Sex education cannot be effective, as long as it is associated with the sense of embarrassment and awkwardness, which students may experience in the process of discussing the most sensitive sexuality topics. Even in the same-classes, teachers often find it difficult to breach the atmosphere of silence and to accompany students in their journey toward openness. More importantly, students often do not take sex education classes seriously and view them as a form of leisure. Thus, teachers cannot guarantee that adolescents can hear the message they send to the class about the importance of safe sexual activity and/ or abstinence.

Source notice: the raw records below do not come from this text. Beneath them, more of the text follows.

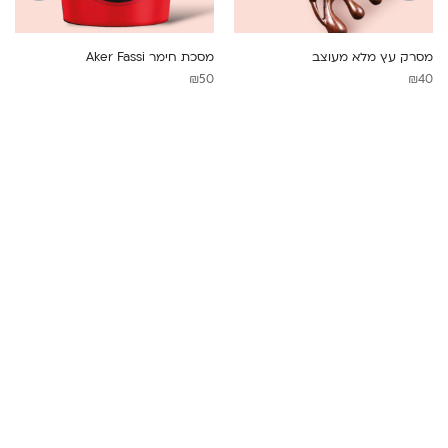
NEXT
PREVIOUS
מסרק עץ מלא מעוצב
מסכת חימר Aker Fassi
₪
50
₪
40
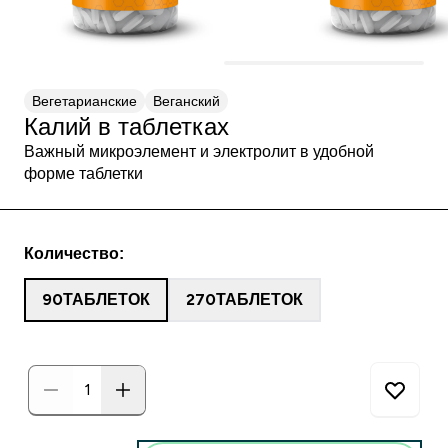
Вегетарианские
Веганский
Калий в таблетках
Важный микроэлемент и электролит в удобной
форме таблетки
Количество:
90ТАБЛЕТОК
270ТАБЛЕТОК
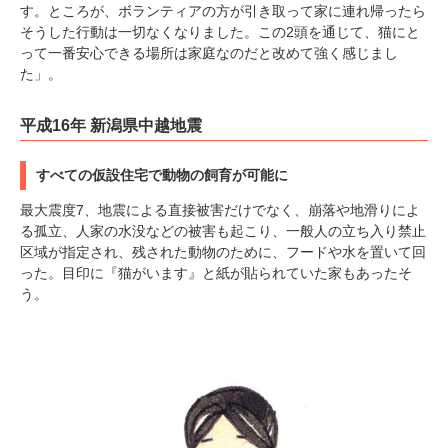
す。ところが、ボランティアの方が引き取って家に連れ帰ったら
そうした行動は一切なくなりました。この2頭を通じて、猫にと
って一番安心できる場所は家庭なのだと改めて強く感じまし
た」。
平成16年 新潟県中越地震
すべての仮設住宅で動物の飼育が可能に
最大震度7、地震による直接被害だけでなく、崩落や地滑りによ
る孤立、人家の水没などの被害も起こり、一般人の立ち入り禁止
区域が指定され、残された動物のために、フードや水を置いて回
った。目印に『猫がいます』と紙が貼られていた家もあったそ
う。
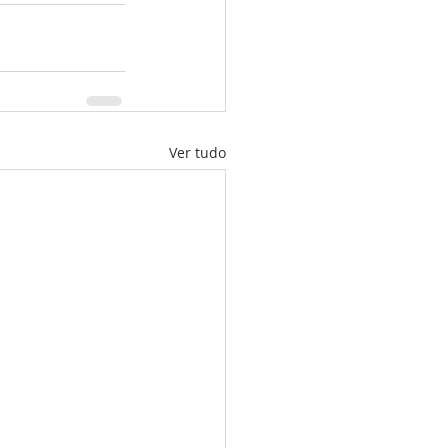
Ver tudo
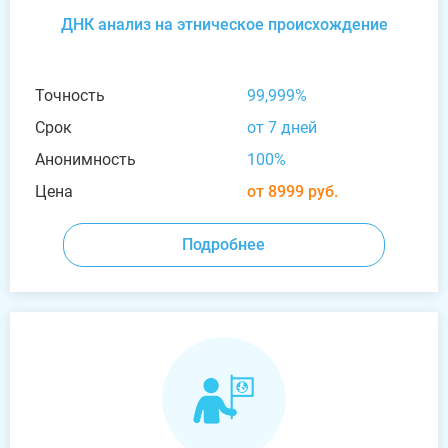
ДНК анализ на этническое происхождение
Точность
99,999%
Срок
от 7 дней
Анонимность
100%
Цена
от 8999 руб.
Подробнее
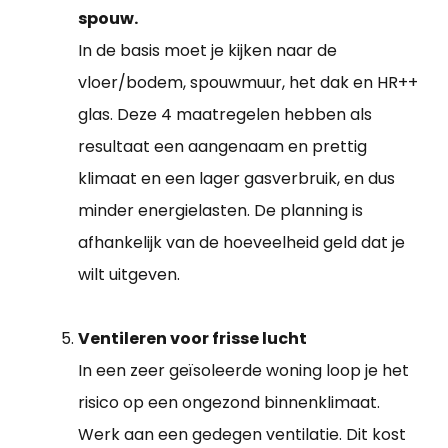
spouw.
In de basis moet je kijken naar de
vloer/bodem, spouwmuur, het dak en HR++
glas. Deze 4 maatregelen hebben als
resultaat een aangenaam en prettig
klimaat en een lager gasverbruik, en dus
minder energielasten. De planning is
afhankelijk van de hoeveelheid geld dat je
wilt uitgeven.
Ventileren voor frisse lucht
In een zeer geïsoleerde woning loop je het
risico op een ongezond binnenklimaat.
Werk aan een gedegen ventilatie. Dit kost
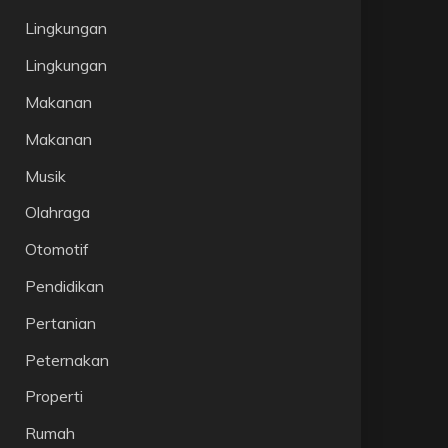
Lingkungan
Lingkungan
Makanan
Makanan
Musik
Olahraga
Otomotif
Pendidikan
Pertanian
Peternakan
Properti
Rumah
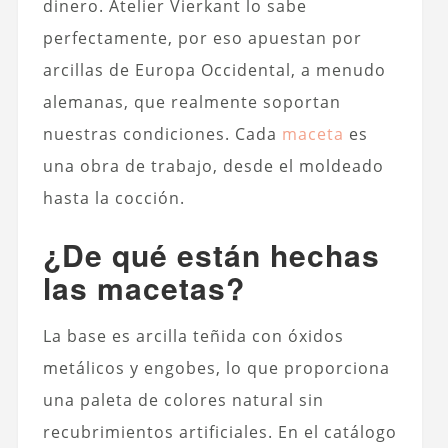
dinero. Atelier Vierkant lo sabe
perfectamente, por eso apuestan por
arcillas de Europa Occidental, a menudo
alemanas, que realmente soportan
nuestras condiciones. Cada
maceta
es
una obra de trabajo, desde el moldeado
hasta la cocción.
¿De qué están hechas
las macetas?
La base es arcilla teñida con óxidos
metálicos y engobes, lo que proporciona
una paleta de colores natural sin
recubrimientos artificiales. En el catálogo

All these problems, however, cannot diminish the overall significance of sex education in schools. The growing availability of information about sex and, as a result, the growing sexual activity among teenagers turns sex education into the single relevant source of reliable information about safe sex. In the current state of media, sexuality has already become the basic source of media profits, and adolescents are being torn between their sexual desires and the fears of failing abstinence. Sex education is important because it does not condemn sexual activity but teaches adolescents to control and manage their body desires. Under the pressure of sexuality messages in media and the growing sexual openness in society, it is no longer possible to make adolescents restrain from sexual activity. Thus, sex education is the only way to help teenagers avoid numerous sex-related risks like STD or violence. Sex education does not explicitly vote for abstinence, but gives adolescents some freedom of choice between having and not having sex. Even if they choose the latter, sex education gives them a chance to avoid serious health and related sex risks. It would be fair to say that sex education is actually a reflection of the postmodern reality, in which sexual activity is the necessary component of everyday life. Because adults can no longer guarantee that their children keep from engaging in sexual activity, sex education is an excellent solution to the issues that always emerge in the process of adolescent maturation – it is through sex education that teenagers can learn about safe sexual behaviors and reasonably choose between sex and abstinence.
Conclusion
Under the pressure of the growing sexual activity and the growing availability of information about sex, sex education is gradually turning into an essential component of any school curriculum. Schools and education professionals view sex education as an effective source of reliable information about safe sex and abstinence. To a large extent, sex education is the only means for adolescents to learn the basics of safe sexual activity, the benefits of abstinence, and the ways of reducing the risks of sexual violence and STD. Unfortunately, those who believe sex education to be unilaterally effective are not objective in their judgments: sex education does not send an explicit abstinence message, causes conflicts in religious families, and is associated with embarrassment and awkwardness in classroom. Nevertheless, because the growing societal openness toward sex and media messages about sexuality no longer guarantee, that adolescents will restrain themselves from engaging in sexual activity, sex education is a significant chance for schools to help and support adolescents in their safe transition to adulthood.